Top of Data provided
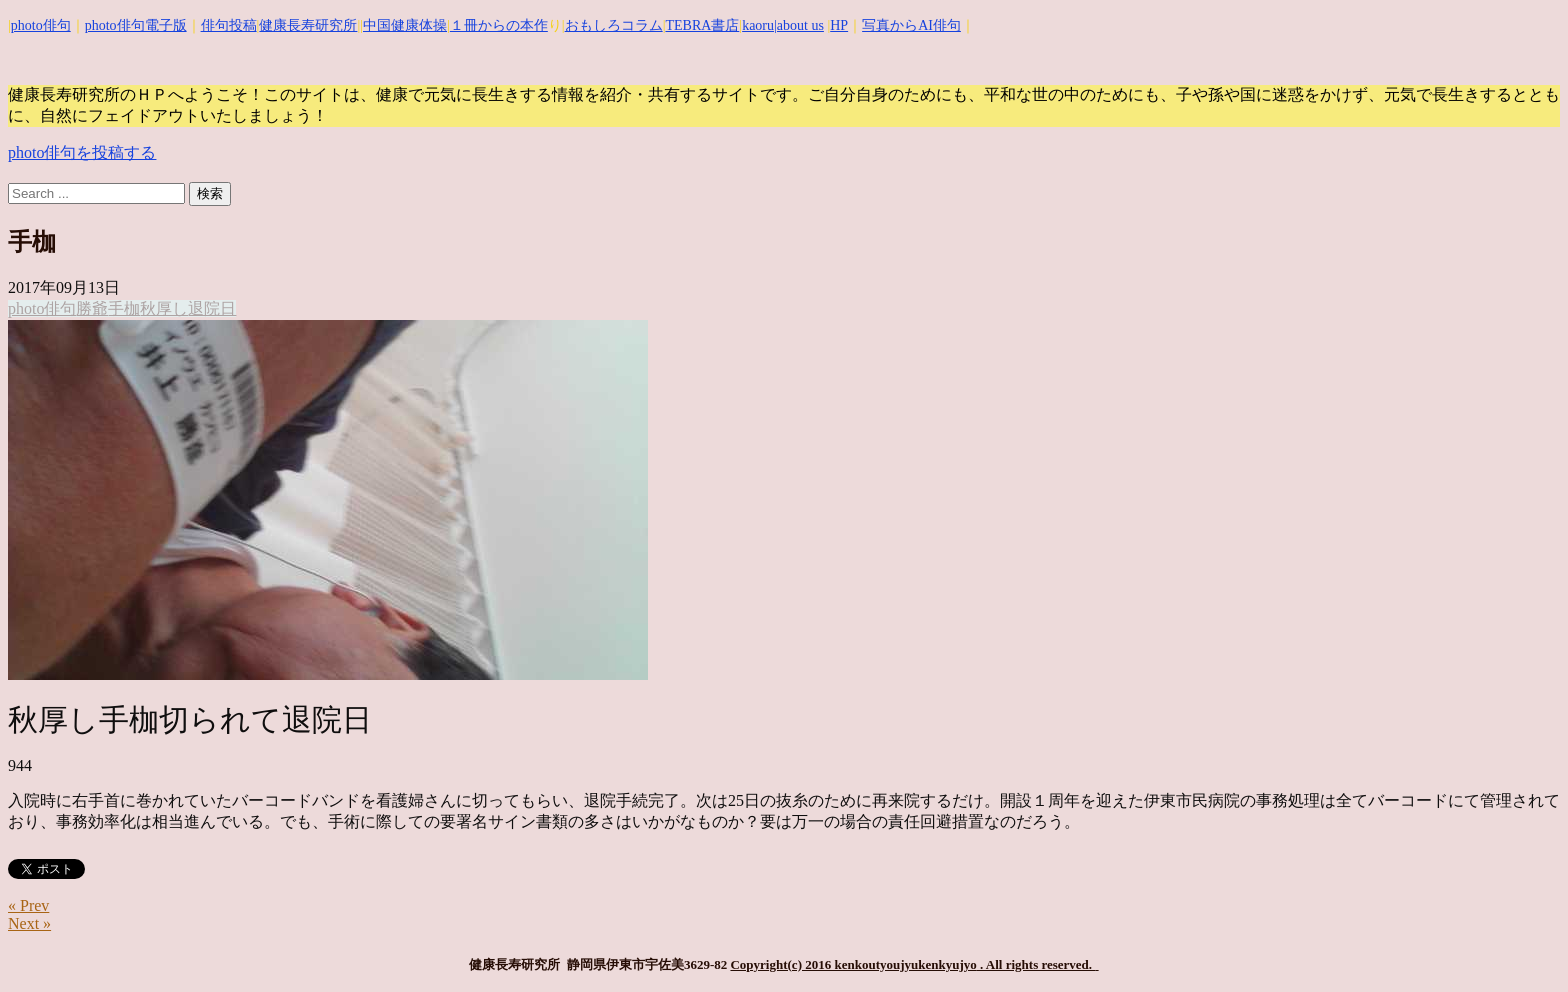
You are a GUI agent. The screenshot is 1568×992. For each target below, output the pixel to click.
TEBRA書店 (702, 25)
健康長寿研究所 (308, 25)
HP (839, 25)
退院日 (212, 308)
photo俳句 (41, 25)
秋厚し (164, 308)
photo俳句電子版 (136, 25)
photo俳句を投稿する (82, 152)
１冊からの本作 (499, 25)
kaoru (758, 25)
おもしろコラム (614, 25)
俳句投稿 (229, 25)
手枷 (124, 308)
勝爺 (92, 308)
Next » (29, 923)
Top (1520, 944)
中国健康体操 (405, 25)
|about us (799, 25)
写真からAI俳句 (911, 25)
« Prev (28, 905)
Bottom of Data provided
[What you have to do]: Output, unchanged, only the lines from the one that holds "photo俳句電子版 (136, 25)" through the last line of the material above.

[Written reply]:
photo俳句電子版 (136, 25)
photo俳句を投稿する (82, 152)
１冊からの本作 (499, 25)
kaoru (758, 25)
おもしろコラム (614, 25)
俳句投稿 (229, 25)
手枷 (124, 308)
勝爺 (92, 308)
Next » (29, 923)
Top (1520, 944)
中国健康体操 (405, 25)
|about us (799, 25)
写真からAI俳句 (911, 25)
« Prev (28, 905)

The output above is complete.